Task:
Copy all the records word for word, apart from any pictures.
** Opening Extracted data block **
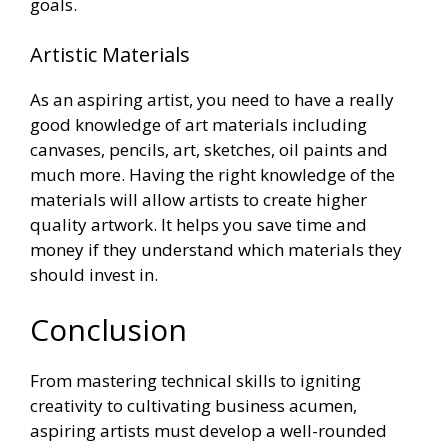
goals.
Artistic Materials
As an aspiring artist, you need to have a really
good knowledge of art materials including
canvases, pencils, art, sketches, oil paints and
much more. Having the right knowledge of the
materials will allow artists to create higher
quality artwork. It helps you save time and
money if they understand which materials they
should invest in.
Conclusion
From mastering technical skills to igniting
creativity to cultivating business acumen,
aspiring artists must develop a well-rounded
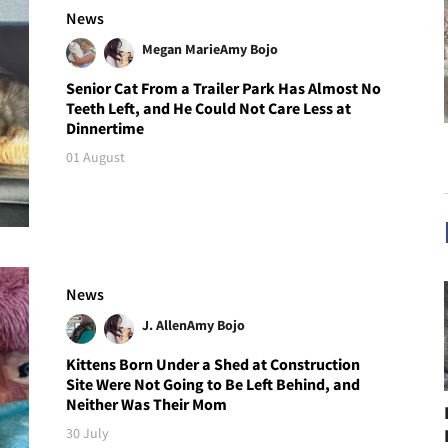
News
Megan Marie
Amy Bojo
Senior Cat From a Trailer Park Has Almost No
Teeth Left, and He Could Not Care Less at
Dinnertime
01 August
News
J. Allen
Amy Bojo
Kittens Born Under a Shed at Construction
Site Were Not Going to Be Left Behind, and
Neither Was Their Mom
30 July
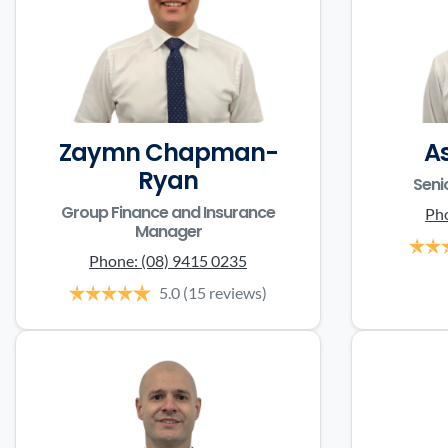
Zaymn Chapman-
A
Ryan
Seni
Group Finance and Insurance
Ph
Manager
Phone:
(08) 9415 0235
5.0
(15 reviews)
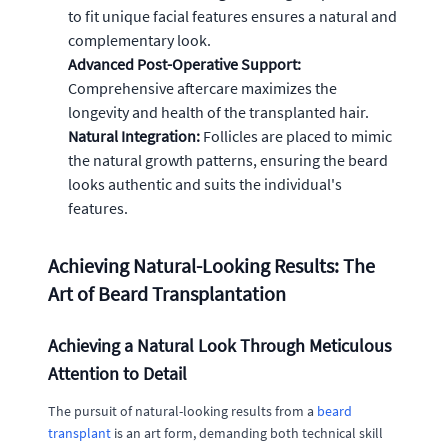
to fit unique facial features ensures a natural and
complementary look.
Advanced Post-Operative Support:
Comprehensive aftercare maximizes the
longevity and health of the transplanted hair.
Natural Integration:
Follicles are placed to mimic
the natural growth patterns, ensuring the beard
looks authentic and suits the individual's
features.
Achieving Natural-Looking Results: The
Art of Beard Transplantation
Achieving a Natural Look Through Meticulous
Attention to Detail
The pursuit of natural-looking results from a
beard
transplant
is an art form, demanding both technical skill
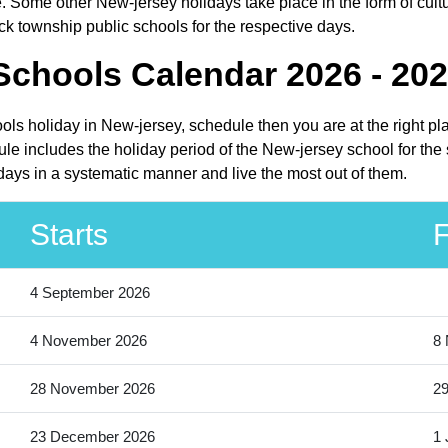
. Some other New-jersey holidays take place in the form of cultu
ck township public schools for the respective days.
Schools Calendar 2026 - 20
ools holiday in New-jersey, schedule then you are at the right p
le includes the holiday period of the New-jersey school for the
idays in a systematic manner and live the most out of them.
Starts
F
4 September 2026
4 November 2026
8
28 November 2026
2
23 December 2026
1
** Closing Extracted data block **
Result for this exercise:
goals.
Artistic Materials
As an aspiring artist, you need to have a really
good knowledge of art materials including
canvases, pencils, art, sketches, oil paints and
much more. Having the right knowledge of the
materials will allow artists to create higher
quality artwork. It helps you save time and
money if they understand which materials they
should invest in.
Conclusion
From mastering technical skills to igniting
creativity to cultivating business acumen,
aspiring artists must develop a well-rounded
News
Megan Marie
Amy Bojo
Senior Cat From a Trailer Park Has Almost No
Teeth Left, and He Could Not Care Less at
Dinnertime
01 August
News
J. Allen
Amy Bojo
Kittens Born Under a Shed at Construction
Site Were Not Going to Be Left Behind, and
Neither Was Their Mom
30 July
Zaymn Chapman-
A
Ryan
Seni
Group Finance and Insurance
Ph
Manager
Phone:
(08) 9415 0235
5.0
(15 reviews)
to fit unique facial features ensures a natural and
complementary look.
Advanced Post-Operative Support:
Comprehensive aftercare maximizes the
longevity and health of the transplanted hair.
Natural Integration:
Follicles are placed to mimic
the natural growth patterns, ensuring the beard
looks authentic and suits the individual's
features.
Achieving Natural-Looking Results: The
Art of Beard Transplantation
Achieving a Natural Look Through Meticulous
Attention to Detail
The pursuit of natural-looking results from a
beard
transplant
is an art form, demanding both technical skill
. Some other New-jersey holidays take place in the form of cultu
ck township public schools for the respective days.
Schools Calendar 2026 - 20
ools holiday in New-jersey, schedule then you are at the right p
le includes the holiday period of the New-jersey school for the
idays in a systematic manner and live the most out of them.
Starts
F
4 September 2026
4 November 2026
8
28 November 2026
2
23 December 2026
1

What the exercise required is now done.